Вахтангов в «Режиссерской тетради» (наброски к «Празднику…» 1909 года) еще составлял долгий перечень потребного ему реквизита. Но и при первом примеривании режиссер ухватывал: «Характер нежилой комнаты. Семья случайно собралась здесь. В комнате неуютно, странно. Не то гостиная, не то столовая, не то большая кладовая»[155]
.Дом в режиссерском прочтении важен.
В первой студийной постановке Вахтангова находят «личные мотивы». Биографы приписывают его дому во Владикавказе дух собственничества, а отца видят деспотом. Но Станиславскому при случайной встрече отец Вахтангова показался симпатичен. Увидел себя заодно с ним: «седенькие папаши». А главное, в режиссерском плане ни мотив деспотизма, ни мотив собственничества не проводятся.
В доме Шольцев не враждуют. Никто здесь не чужак своему окружению. Они лишь тяжелы друг другу. Чем ближе, тем тяжелее. Режиссер относится к этому с полным пониманием.
Формула «Ад – это другие» еще не предложена. Но ее можно проставить над неуютным, незаполненным жильем Шольцев. В жилье нарядили елку – не помогает.
При соприкосновении персонажей всякий раз могла бы повторяться режиссерская ремарка к реплике Августы «Не трогайте меня!» «Больно! Ярко. Крик» (С. 194). Не столкновение, всего лишь соприкосновение – «Больно!» Остается держать расстояние.
Тут режиссер мог «идти от себя». Вот письма Вахтангова к жене – ему нечего сказать, почему и это лето, как прошлое и позапрошлое, он не проведет с нею и с сыном. То есть он может сказать – и говорит – и то, и другое, и третье, причины называет, но ведь это не ответ.
Пьеса Гауптмана не дает материала для разделки с тиранством, как не дает материала против собственничества. Если мать раздражена дочерью, зачем подбросила в печку угля, дело не в том, что нет денег на топливо. Одной кажется, что в доме душно, другой кажется, что зябко. Нехорошо той и другой. Деньги ни при чем.
Вахтангов ищет: если не на этих мотивах, то на чем держать конструкцию. В режиссерском плане он наметил 25 членений.
«I. Рождество. Ждут.
II. Вильгельм каждую минуту может приехать.
III. Мамаши.
IV. Приход отца. Как снег на голову.
V. Впечатление приезда.
VI. Кавардак.
VII. [Фрау] Бухнер действует (взять Роберта).
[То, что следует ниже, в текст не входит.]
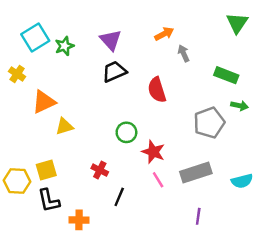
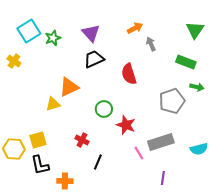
green triangle: (237, 23) -> (195, 30), moved
orange triangle: (44, 102) -> (69, 87), moved
pink line: (158, 180) -> (139, 153), moved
VIII. [Обозначив членение, режиссер не дал куску названия.].
IX. Бухнеры вливают бодрость Вильгельму.
X. Рассказ Вильгельма.
XI. Встреча.
XII. Обморок.
XIII. Лед растаял.
XIV. Братья. Мир возможен.
XV. Весна.
XVI. Фрибэ обеспокоен (верная собака).
XVII. Выход на елку. Мир прочен.
XVIII. Призраки!
XIX. [Начало III акта.] В этом доме все кончено. Роберт прав.
XX. Мать не понимает сына.
XXI. Наверху беспокойство.
XXII. [Фрау] Бухнер разбита.
XXIII. Братья договорились.
XXIV. Ида верит в новый дом.
XXV. Кончилось!»
Разбивку на «куски», их стык, определение событий и задач в них Станиславский тогда полагал в основах режиссерской работы «по системе». Вахтангов эти основы получал из рук в руки буквально – пока ставили «Мнимого больного», у него на руках долго оставался режиссерский экземпляр К. С. К этому документу, к его воздействию на Вахтангова биографам следует обратиться, мы же сейчас только о том, как К. С. пользуется здесь разбивкой на «куски»: завязки и выходы изящны, куски сходятся один с другим, давая искру.
Найденное верно членение, по идее, должно обеспечить в конце работ прочную гибкость сквозного действия, его сценизм и лепку формы.
Вахтангов записал, чем занялся с осени при «доводке» своего спектакля: «Расширил задачи исполнителей. Ярче сделал переходы из куска в кусок. Старался добиться точки после каждого куска. Изменил толкование некоторых мест почти у всех исполнителей. Освежил новыми приспособлениями задачи.
Изменил „зерна“ у Сушкевича, Дейкун, Хмары, Бирман, Поповой. Стал искать зерно для Болеславского»[156]
.Гиацинтова вспоминает о работе «внезапности».
Вахтангов на первых листах режиссерского экземпляра определял действие: «Бухнеры мирят. Твердо. Уверенно. В конце 1-го акта и в начале 2-го зритель должен доверять им. Когда все собрались у елки – зритель должен почувствовать благодарность Бухнерам за то, что они так хорошо сделали такое большое дело. Чтоб первая вспышка на елке заволновала меня – зрителя, испугала и поселила опасения, досаду. Зажгла желание броситься на помощь Бухнерам» (С. 188). Анне Поповой, которая играет фрау Бухнер, подсказ: «Делаю хорошее дело, оно удается» (С. 244).